Too many rows! Will randomly sample 50 rows using the sample method

In [92]:
output_notebook()

In [107]:
sample_size = 100

In [128]:
sample_df = word_cache_counts.sample(sample_size)
source = ColumnDataSource(sample_df)

p = figure(
    tools="pan,wheel_zoom,save,reset, tap", active_scroll='wheel_zoom',
    width=800, height=800
)
p.scatter(x="cached_count", y='average_word_count', 
         source = source,
         size=10, fill_color='#18323d', line_color = '#18323d', fill_alpha=0.5)

p.title.text = "Scatterplot of Average Word Count and Cached Count of "+str(sample_size)+" Fandoms"
p.xaxis.axis_label = 'Number of Fics on AO3'
p.yaxis.axis_label = 'Average Word Count'

hover = HoverTool()
hover.tooltips=[
    ('Fandom', '@name'),
    ('#Fics', '@cached_count'),
    ('Avg Word Count', '@average_word_count')
]
p.add_tools(hover)

show(p)

### Try limiting to fandoms with more than 100 fic

In [120]:
min_fics = 100
word_cache_counts_min = word_cache_counts[word_cache_counts['cached_count'] > min_fics]
len(word_cache_counts_min)

5472

In [123]:
sample_df_min = word_cache_counts_min.sample(sample_size)
source_min = ColumnDataSource(sample_df_min)

p = figure(
    tools="pan,wheel_zoom,save,reset, tap", active_scroll='wheel_zoom',
    width=800, height=800
)
p.scatter(x="cached_count", y='average_word_count', 
         source = source_min,
         size=10, fill_color='#18323d', line_color = '#18323d', fill_alpha=0.5)

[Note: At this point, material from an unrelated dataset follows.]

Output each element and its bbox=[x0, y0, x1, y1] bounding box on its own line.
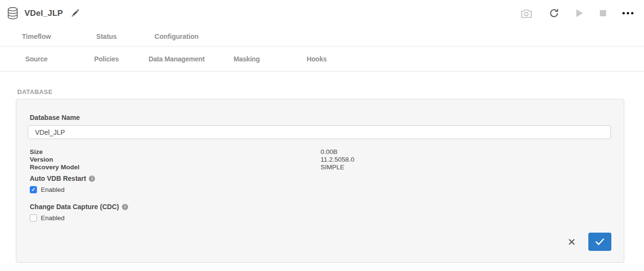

p.title.text = "Scatterplot of Average Word Count and Cached Count of "+str(sample_size)+" Fandoms (min "+str(min_fics)+" fics)"
p.xaxis.axis_label = 'Number of Fics on AO3'
p.yaxis.axis_label = 'Average Word Count'

hover = HoverTool()
hover.tooltips=[
    ('Fandom', '@name'),
    ('#Fics', '@cached_count'),
    ('Avg Word Count', '@average_word_count')
]
p.add_tools(hover)

show(p)